### WHAT THE EXERCISE ASKS
Read through the entries below and return each line with the word "Recognition".

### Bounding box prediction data
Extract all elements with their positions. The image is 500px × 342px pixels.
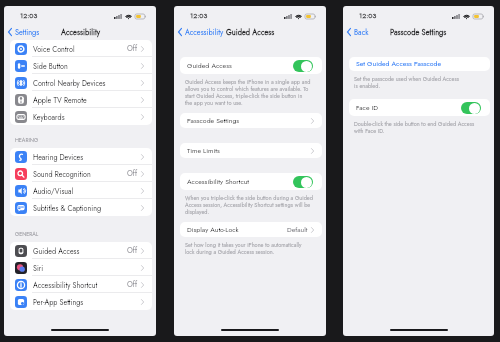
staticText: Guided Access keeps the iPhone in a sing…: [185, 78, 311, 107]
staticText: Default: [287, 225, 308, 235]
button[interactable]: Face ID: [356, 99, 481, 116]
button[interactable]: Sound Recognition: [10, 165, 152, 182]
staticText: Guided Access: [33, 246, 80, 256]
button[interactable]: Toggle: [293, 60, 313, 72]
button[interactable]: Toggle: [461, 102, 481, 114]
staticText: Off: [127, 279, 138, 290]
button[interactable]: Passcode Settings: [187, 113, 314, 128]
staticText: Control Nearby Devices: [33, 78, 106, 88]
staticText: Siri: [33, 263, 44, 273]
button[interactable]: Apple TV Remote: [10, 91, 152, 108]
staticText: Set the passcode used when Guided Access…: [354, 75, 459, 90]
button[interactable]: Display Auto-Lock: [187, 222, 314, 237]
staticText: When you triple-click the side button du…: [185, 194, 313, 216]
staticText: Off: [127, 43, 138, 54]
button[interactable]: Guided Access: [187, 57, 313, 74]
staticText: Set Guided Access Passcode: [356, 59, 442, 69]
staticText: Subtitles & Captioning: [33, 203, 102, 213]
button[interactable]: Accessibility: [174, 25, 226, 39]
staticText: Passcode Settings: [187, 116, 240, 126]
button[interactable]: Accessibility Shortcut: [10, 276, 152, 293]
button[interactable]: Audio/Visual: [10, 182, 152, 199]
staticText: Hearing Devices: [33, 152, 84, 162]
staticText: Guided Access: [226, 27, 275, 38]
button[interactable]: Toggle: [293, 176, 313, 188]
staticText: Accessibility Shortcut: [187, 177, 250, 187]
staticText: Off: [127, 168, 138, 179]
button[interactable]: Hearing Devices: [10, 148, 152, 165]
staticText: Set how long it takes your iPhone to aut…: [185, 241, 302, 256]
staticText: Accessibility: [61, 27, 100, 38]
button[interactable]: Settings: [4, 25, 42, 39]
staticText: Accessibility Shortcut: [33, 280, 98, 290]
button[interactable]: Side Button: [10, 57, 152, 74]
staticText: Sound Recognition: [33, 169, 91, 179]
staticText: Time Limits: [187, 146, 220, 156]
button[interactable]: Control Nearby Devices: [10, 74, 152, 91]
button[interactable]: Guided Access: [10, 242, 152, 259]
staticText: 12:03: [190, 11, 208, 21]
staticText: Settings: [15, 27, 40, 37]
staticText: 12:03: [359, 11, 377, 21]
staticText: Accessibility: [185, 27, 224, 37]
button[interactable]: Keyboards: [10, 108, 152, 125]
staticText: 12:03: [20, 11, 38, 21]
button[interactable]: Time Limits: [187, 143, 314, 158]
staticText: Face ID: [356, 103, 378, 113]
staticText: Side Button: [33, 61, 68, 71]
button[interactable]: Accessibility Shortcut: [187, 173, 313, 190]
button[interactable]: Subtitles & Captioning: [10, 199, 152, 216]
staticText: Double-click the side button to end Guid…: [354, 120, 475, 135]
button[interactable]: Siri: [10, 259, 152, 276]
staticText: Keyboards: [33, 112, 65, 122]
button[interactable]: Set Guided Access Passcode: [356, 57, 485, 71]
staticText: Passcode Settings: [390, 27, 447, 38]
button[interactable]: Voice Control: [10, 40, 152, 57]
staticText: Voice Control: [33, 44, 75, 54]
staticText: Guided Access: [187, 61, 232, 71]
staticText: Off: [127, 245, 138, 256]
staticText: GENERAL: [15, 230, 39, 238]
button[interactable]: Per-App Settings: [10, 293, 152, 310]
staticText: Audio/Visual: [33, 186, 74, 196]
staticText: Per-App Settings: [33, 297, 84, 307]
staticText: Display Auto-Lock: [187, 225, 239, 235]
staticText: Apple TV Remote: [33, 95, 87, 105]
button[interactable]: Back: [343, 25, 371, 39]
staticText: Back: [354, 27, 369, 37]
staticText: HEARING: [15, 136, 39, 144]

---

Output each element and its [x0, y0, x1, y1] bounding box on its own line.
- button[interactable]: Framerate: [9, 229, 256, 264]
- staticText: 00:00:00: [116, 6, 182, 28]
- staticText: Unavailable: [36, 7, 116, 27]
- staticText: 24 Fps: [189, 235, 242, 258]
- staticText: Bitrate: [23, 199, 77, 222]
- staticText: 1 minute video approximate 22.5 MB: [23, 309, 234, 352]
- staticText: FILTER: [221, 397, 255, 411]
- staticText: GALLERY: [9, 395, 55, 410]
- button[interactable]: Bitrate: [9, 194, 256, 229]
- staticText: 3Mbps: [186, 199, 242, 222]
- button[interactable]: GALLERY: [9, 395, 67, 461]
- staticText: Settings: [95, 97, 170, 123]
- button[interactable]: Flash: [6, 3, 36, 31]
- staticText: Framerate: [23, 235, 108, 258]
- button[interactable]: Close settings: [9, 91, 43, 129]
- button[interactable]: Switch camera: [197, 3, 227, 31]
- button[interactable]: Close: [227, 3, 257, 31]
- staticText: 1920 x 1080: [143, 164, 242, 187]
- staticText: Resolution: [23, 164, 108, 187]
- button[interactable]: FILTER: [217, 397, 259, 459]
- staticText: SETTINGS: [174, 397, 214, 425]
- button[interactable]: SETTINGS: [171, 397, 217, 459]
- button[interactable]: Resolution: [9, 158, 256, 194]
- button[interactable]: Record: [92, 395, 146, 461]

### TASK SOLUTION
button[interactable]: Sound Recognition: [10, 165, 152, 182]
staticText: Sound Recognition: [33, 169, 91, 179]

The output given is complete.